The race series getting hammered by weather this time around is U.S. alpine championships at Alyeska Ski Resort in Girdwood.
A blizzard dumped 12 inches of snow on the mountain in a 24-hour period Tuesday and Wednesday, and snow was still coming down hard Wednesday afternoon, prompting officials to cancel today's FIS downhill race and cross their fingers in the hope Friday's national championship downhill can be held as scheduled.
"We could get another 12 to 18 inches," Alyeska spokesman Jason Lott said.
"We're not going to have anything (today). We may have training and possible (race) runs on Friday if things lighten up and we can get out and reset the course."
In January, the U.S. nordic championships came to Kincaid Park, where two of the four races couldn't be held because sub-zero temperatures dipped to below legal racing limits. Those two races were rescheduled as part of this week's national distance nordic championships in Fairbanks, where things so far are going as scheduled.
Alyeska is open to skiing -- there's certainly plenty of snow, and members of the U.S. national team were on out on the slopes Wednesday free-skiing along with the general public, Lott said. But they can't race, because the blizzard took out the race course. Things need to calm down in order to set a new one, Lott said.

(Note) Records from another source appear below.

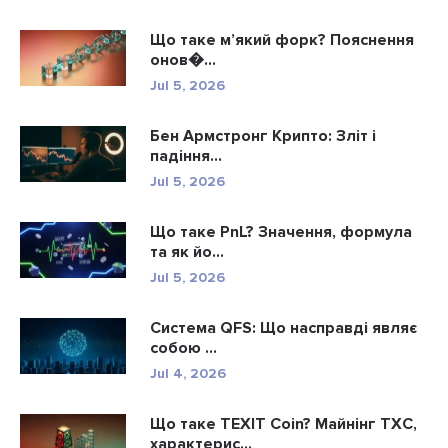
Що таке м’який форк? Пояснення
онов�...
Jul 5, 2026
Бен Армстронг Крипто: Зліт і
падіння...
Jul 5, 2026
Що таке PnL? Значення, формула
та як йо...
Jul 5, 2026
Система QFS: Що насправді являє
собою ...
Jul 4, 2026
Що таке TEXIT Coin? Майнінг TXC,
характерис...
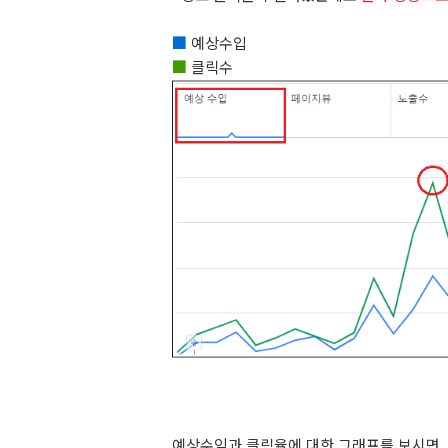
■
예상수입
■
클릭수
예상수익과 클릭율에 대한 그래프를 보시면..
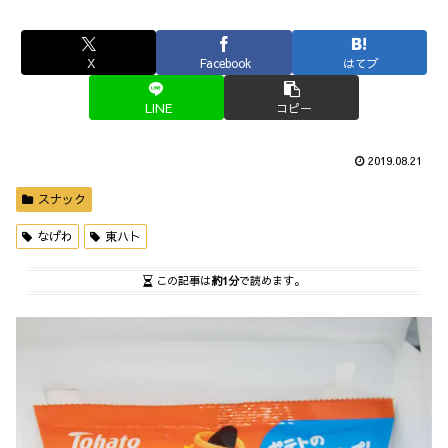
X
Facebook
はてブ
LINE
コピー
2019.08.21
スナック
なげわ
東ハト
この記事は
約1分
で読めます。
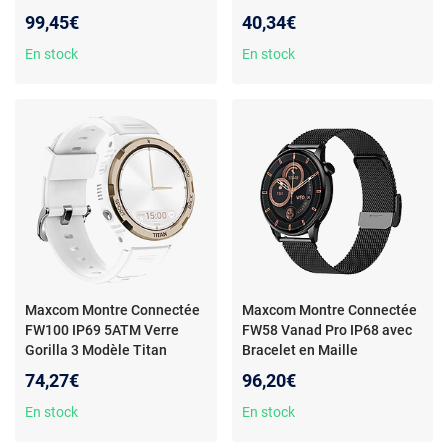
santé - Raffinée - Élégante
Tension - Sommeil - Étanche
99,45€
40,34€
IP67 - Menu nid d'abeille
En stock
En stock
Maxcom Montre Connectée
Maxcom Montre Connectée
FW100 IP69 5ATM Verre
FW58 Vanad Pro IP68 avec
Gorilla 3 Modèle Titan
Bracelet en Maille
Valkiria Blanc
Milanaise Noir
74,27€
96,20€
En stock
En stock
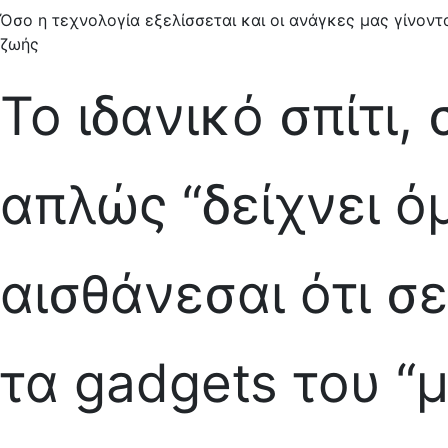
Όσο η τεχνολογία εξελίσσεται και οι ανάγκες μας γίνονται
ζωής
Το ιδανικό σπίτι,
απλώς “δείχνει ό
αισθάνεσαι ότι σε
τα gadgets του “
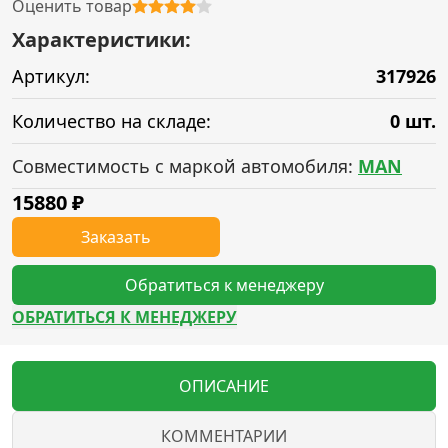
Оценить товар
Характеристики:
Артикул:
317926
Количество на складе:
0 шт.
Совместимость с маркой автомобиля:
MAN
15880
₽
Заказать
Обратиться к менеджеру
ОБРАТИТЬСЯ К МЕНЕДЖЕРУ
ОПИСАНИЕ
КОММЕНТАРИИ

"If it keeps snowing and blowing, we could potentially look at pushing the races back to Saturday," he said.
The FIS downhill won't be rescheduled. It's an important race to many skiers, because it can help a skier improve his or her national and international point-standings, but no national titles would have been at stake in it.
The second of the two scheduled downhill races is a national championship race, so officials will try hard to get it rescheduled.
Staging a downhill is trickier than any other race, because race rules require that, for safety's sake, skiers take at least one training run down the mountain. That often means you need two days for a downhill race -- one for training, one for racing.
The downhill is scheduled to be followed by the super-G on Saturday, the slalom on Sunday, the women's giant slalom on Monday and the men's giant slalom on Tuesday. Because the giant slalom was spread over two days, that gives race organizers some wiggle room, Lott said.